Weights: The Network's Memory
If you saved a neural network to a file on your computer, you would not be saving any code that 'thinks.' You would be saving a long list of numbers. Those numbers are the weights (and biases) of every connection in the network. They are everything the network learned — every pattern it extracted from training data, every correlation it discovered, every feature it found useful. Change those numbers and you change what the network knows. Set them all to zero and the network forgets everything. Understanding weights is understanding what it means for a neural network to learn.
What a Weight Encodes
As you saw in Lesson 2, a weight is a multiplier. When the weight on a particular connection is large and positive, it means: 'when this input is high, push the output higher.' When a weight is large and negative, it means: 'when this input is high, push the output lower.' A weight near zero means: 'this input barely matters for this connection.' Now imagine a network trained to detect spam emails. After training, one neuron in an early hidden layer might have a very high weight connected to inputs that correspond to the words 'FREE,' 'CLICK HERE,' and 'ACT NOW.' That neuron has learned to fire strongly when those words appear. It is not because anyone told it those words mean spam — it discovered the pattern by adjusting weights across millions of examples until the weights that worked best emerged naturally. This is the central insight: the weights are not programmed by a human.
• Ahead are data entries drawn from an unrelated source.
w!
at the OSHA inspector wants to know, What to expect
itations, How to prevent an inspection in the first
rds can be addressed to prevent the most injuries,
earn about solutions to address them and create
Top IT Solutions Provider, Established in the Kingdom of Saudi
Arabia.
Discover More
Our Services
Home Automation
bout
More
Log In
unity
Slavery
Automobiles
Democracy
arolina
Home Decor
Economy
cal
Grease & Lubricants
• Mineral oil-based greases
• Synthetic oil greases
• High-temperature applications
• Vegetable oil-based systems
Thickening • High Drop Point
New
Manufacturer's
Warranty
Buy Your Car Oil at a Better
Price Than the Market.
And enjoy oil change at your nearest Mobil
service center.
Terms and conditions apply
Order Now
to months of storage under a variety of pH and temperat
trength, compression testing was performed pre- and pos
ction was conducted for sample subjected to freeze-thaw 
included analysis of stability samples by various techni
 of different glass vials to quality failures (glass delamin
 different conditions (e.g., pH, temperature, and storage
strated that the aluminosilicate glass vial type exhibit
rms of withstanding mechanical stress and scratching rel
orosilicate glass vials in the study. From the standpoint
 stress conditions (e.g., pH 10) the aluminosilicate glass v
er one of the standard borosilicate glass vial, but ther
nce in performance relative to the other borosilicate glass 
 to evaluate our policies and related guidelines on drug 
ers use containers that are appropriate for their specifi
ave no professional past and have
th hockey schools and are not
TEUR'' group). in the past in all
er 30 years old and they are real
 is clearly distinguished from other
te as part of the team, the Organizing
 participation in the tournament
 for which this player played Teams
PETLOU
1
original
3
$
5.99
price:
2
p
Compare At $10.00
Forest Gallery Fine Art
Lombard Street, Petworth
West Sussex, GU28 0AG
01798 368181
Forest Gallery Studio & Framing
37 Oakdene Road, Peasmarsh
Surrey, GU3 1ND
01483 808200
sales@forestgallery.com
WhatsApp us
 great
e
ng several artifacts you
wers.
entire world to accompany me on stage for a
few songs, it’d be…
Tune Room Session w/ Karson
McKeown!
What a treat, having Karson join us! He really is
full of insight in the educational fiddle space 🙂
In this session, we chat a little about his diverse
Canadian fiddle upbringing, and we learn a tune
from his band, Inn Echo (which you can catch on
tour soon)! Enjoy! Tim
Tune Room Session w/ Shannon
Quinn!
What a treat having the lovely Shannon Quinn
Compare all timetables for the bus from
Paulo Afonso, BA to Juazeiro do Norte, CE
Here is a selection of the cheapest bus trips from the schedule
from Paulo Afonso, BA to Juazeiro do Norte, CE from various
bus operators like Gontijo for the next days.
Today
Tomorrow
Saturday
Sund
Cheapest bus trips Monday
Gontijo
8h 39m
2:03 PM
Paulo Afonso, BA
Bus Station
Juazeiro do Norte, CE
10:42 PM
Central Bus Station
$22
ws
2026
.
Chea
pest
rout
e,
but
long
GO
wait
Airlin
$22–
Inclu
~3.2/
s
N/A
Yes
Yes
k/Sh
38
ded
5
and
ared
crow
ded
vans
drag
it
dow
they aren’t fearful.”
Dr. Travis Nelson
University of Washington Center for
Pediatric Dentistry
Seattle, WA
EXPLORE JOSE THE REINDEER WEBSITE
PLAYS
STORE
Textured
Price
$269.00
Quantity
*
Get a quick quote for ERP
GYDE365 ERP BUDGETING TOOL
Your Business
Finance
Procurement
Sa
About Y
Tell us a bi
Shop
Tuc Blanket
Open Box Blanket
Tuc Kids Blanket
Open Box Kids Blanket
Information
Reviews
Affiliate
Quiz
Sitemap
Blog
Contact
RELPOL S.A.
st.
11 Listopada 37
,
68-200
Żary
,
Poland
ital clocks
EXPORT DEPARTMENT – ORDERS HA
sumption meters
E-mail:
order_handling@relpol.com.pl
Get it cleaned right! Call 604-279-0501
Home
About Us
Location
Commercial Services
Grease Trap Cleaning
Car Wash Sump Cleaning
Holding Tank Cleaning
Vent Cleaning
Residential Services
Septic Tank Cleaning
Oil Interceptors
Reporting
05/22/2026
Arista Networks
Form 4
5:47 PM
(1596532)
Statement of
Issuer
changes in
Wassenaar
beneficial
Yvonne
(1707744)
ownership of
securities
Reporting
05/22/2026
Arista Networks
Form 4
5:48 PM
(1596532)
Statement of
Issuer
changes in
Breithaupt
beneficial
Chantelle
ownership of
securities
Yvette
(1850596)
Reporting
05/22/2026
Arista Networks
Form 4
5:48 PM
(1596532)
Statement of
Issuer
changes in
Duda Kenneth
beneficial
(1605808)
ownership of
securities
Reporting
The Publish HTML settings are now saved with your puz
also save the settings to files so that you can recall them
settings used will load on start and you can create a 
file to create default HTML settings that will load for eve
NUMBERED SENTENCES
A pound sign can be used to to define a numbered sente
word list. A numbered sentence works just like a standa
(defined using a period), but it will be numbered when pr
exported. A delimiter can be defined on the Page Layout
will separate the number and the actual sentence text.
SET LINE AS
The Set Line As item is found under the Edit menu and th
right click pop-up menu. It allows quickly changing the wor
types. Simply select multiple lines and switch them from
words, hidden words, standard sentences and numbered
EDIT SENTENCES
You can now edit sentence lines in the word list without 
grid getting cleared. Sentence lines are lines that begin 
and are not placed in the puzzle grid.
They are discovered by a mathematical process that searches for the combination of weights that makes the fewest mistakes on training data.
A neural network starts with random weights — small numbers chosen at random. Through training, those weights are adjusted repeatedly until the network makes good predictions. The final set of weights is the network's 'knowledge.' There is no other place where learning is stored — no separate memory bank, no symbolic rules. Just numbers.
Let's trace a simple weight story. Suppose you are training a network to predict tomorrow's weather from three inputs: current temperature, humidity, and wind speed. The network starts with random weights, say: temperature → hidden neuron: weight = 0.12 humidity → hidden neuron: weight = −0.05 wind speed → hidden neuron: weight = 0.33 After seeing thousands of days of weather data, the weights might settle to something like: temperature → hidden neuron: weight = 0.71 humidity → hidden neuron: weight = 0.84 wind speed → hidden neuron: weight = 0.19 The high weight on humidity tells us: humidity turned out to be very important for predicting rain. The lower weight on wind speed says: wind matters, but less. The network discovered these importances by trying different weight values and keeping the ones that produced better predictions. Nobody labeled humidity as 'important for rain' — the training data taught that by example.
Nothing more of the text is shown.